How Writers Write in the Digital Age
It’s no secret that to be a writer you have to be passionate about what you do and how you craft your work. The tools a writer uses to make their art are just as important as tools to a carpenter or other type of craftsmen. Except writers use pens, notebooks, typewriters and word processors instead of power tools to create their most famous works. Today, you’d probably imagine that everyone uses a computer – something connected to the cloud, so that they don’t lose any of their masterpieces. If you were to imagine your favorite author, what do you picture them using to construct your favorite characters and develop adventures for them to go on?
This article is going to go over a couple of today’s big-name writers and what tools they use to craft their work.
Arguably one of the most successful and recognizable names in contemporary literature, Stephen King doesn’t find sitting at a computer helpful for developing his tales of horror – so he uses a simple Waterman fountain pen. King himself has described his Waterman pen in the Author’s Note of his novel “Dreamcatcher” as “the world’s finest word processor.” Stephen King found that the tactile act of using a fountain pen forces him to slow down and think about each word.
George R.R. Martin
Author of the immensely popular “A Song of Ice and Fire” series, George R.R. Martin is no stranger to science fiction and fantasy – he’s been writing in television since the ‘60s. During his TV days, he would write using a typewriter or traditional pen and paper. However, George R.R. Martin books are epically long and elaborate, and surely require the content management of a modern word processor, right? Sort of. George R.R. Martin uses a word processor, but it is one of the first word processors eve created – Wordstar 4.0 that runs on DOS.
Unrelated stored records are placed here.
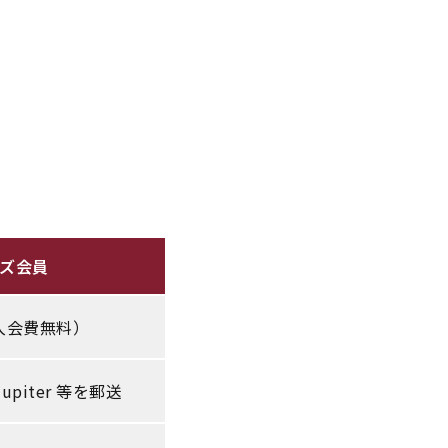
ズ会員
（入会費無料）
piter 等を郵送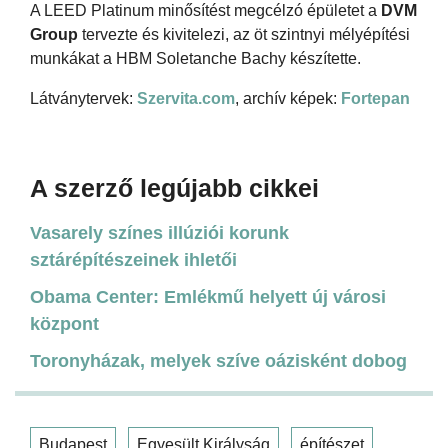
A LEED Platinum minősítést megcélzó épületet a
DVM
Group
tervezte és kivitelezi, az öt szintnyi mélyépítési
munkákat a HBM Soletanche Bachy készítette.
Látványtervek:
Szervita.com
, archív képek:
Fortepan
A szerző legújabb cikkei
Vasarely színes illúziói korunk
sztárépítészeinek ihletői
Obama Center: Emlékmű helyett új városi
központ
Toronyházak, melyek szíve oázisként dobog
Budapest
Egyesült Királyság
építészet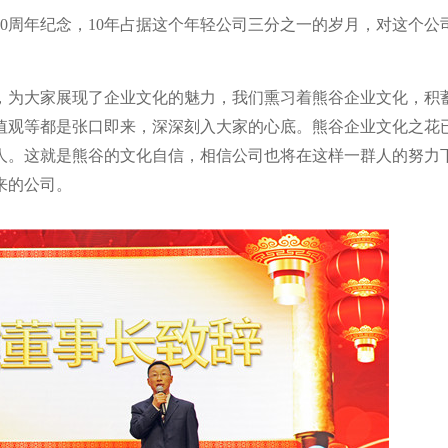
0周年纪念，10年占据这个年轻公司三分之一的岁月，对这个公
展，为大家展现了企业文化的魅力，我们熏习着熊谷企业文化，积
值观等都是张口即来，深深刻入大家的心底。熊谷企业文化之花
人。这就是熊谷的文化自信，相信公司也将在这样一群人的努力
来的公司。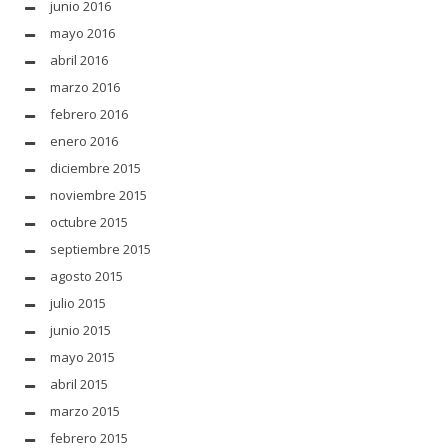
junio 2016
mayo 2016
abril 2016
marzo 2016
febrero 2016
enero 2016
diciembre 2015
noviembre 2015
octubre 2015
septiembre 2015
agosto 2015
julio 2015
junio 2015
mayo 2015
abril 2015
marzo 2015
febrero 2015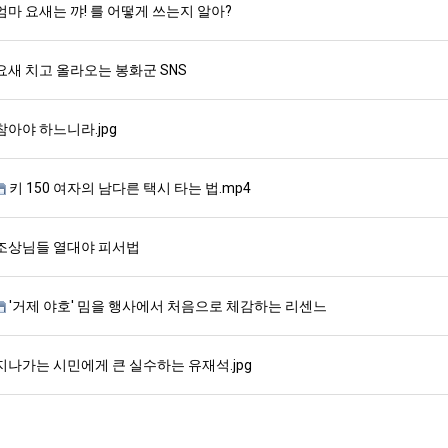
엄마 요새는 꺄! 를 어떻게 쓰는지 알아?
요새 치고 올라오는 봉화군 SNS
참아야 하느니라.jpg
키 150 여자의 남다른 택시 타는 법.mp4
조상님들 열대야 피서법
'거제 야호' 밈을 행사에서 처음으로 체감하는 리센느
지나가는 시민에게 큰 실수하는 유재석.jpg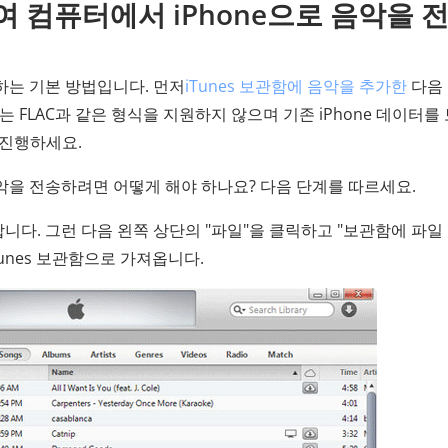
용하여 컴퓨터에서 iPhone으로 음악을 
송하는 기본 방법입니다. 먼저
iTunes 보관함에 음악을 추가한
다음
nes는 FLAC과 같은 형식을 지원하지 않으며 기존 iPhone 데이터를
 진행하세요.
 음악을 전송하려면 어떻게 해야 하나요? 다음 단계를 따르세요.
니다. 그런 다음 왼쪽 상단의 "파일"을 클릭하고 "보관함에 파일 
unes 보관함으로 가져옵니다.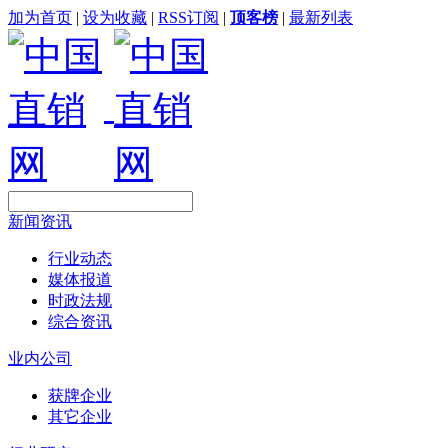
加为首页
|
设为收藏
|
RSS订阅
|
顶客榜
|
最新列表
新闻资讯
行业动态
媒体报道
时政法规
综合资讯
业内公司
获牌企业
其它企业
In an interview with Conan O’Brien, he had this to say about his “ancient” computer:
“I actually like it. It does everything I want a word processing program to do and it doesn’t do anything else. I don’t want any help, you know? I hate some of these modern systems where you type a lowercase letter and it becomes a capital. I don’t want a capital. If I wanted a capital I would have typed a capital. I know how to work the shift key “
It’s okay George, write with whatever program you like, as long as you finish Winds of Winter – and soon!
Like Stephen King, Neil Gaiman is also a master of the weird and wild worlds of the dark places in your imagination. When he’s writing screenplays he values the “immediacy of the computer” in that he can quickly make edits to get through them faster. However, also like Stephen King, he prefers to use a fountain pen when he’s writing and outlining novels. Neil Gaiman likes to avoid external distractions when he’s trying to build and lay out the elaborate landscapes of his dreamlike worlds so he often hides in a cabin or hotel room. The manual act of penning down his imagination keeps his mind focused on the moment and scene he is currently writing.
Neil likes to use different color pens when he’s writing a book, so he can track his daily progress. When defining the success of a day’s worth of writing, he says:
“A good day is defined by anything more than 1,500 words of comfortable, easy writing that I figure I’m probably going to use most of in the end.”
Even though we live in the 21st Century, some of the best writers still use older technology to get their thoughts and imaginations out to the people.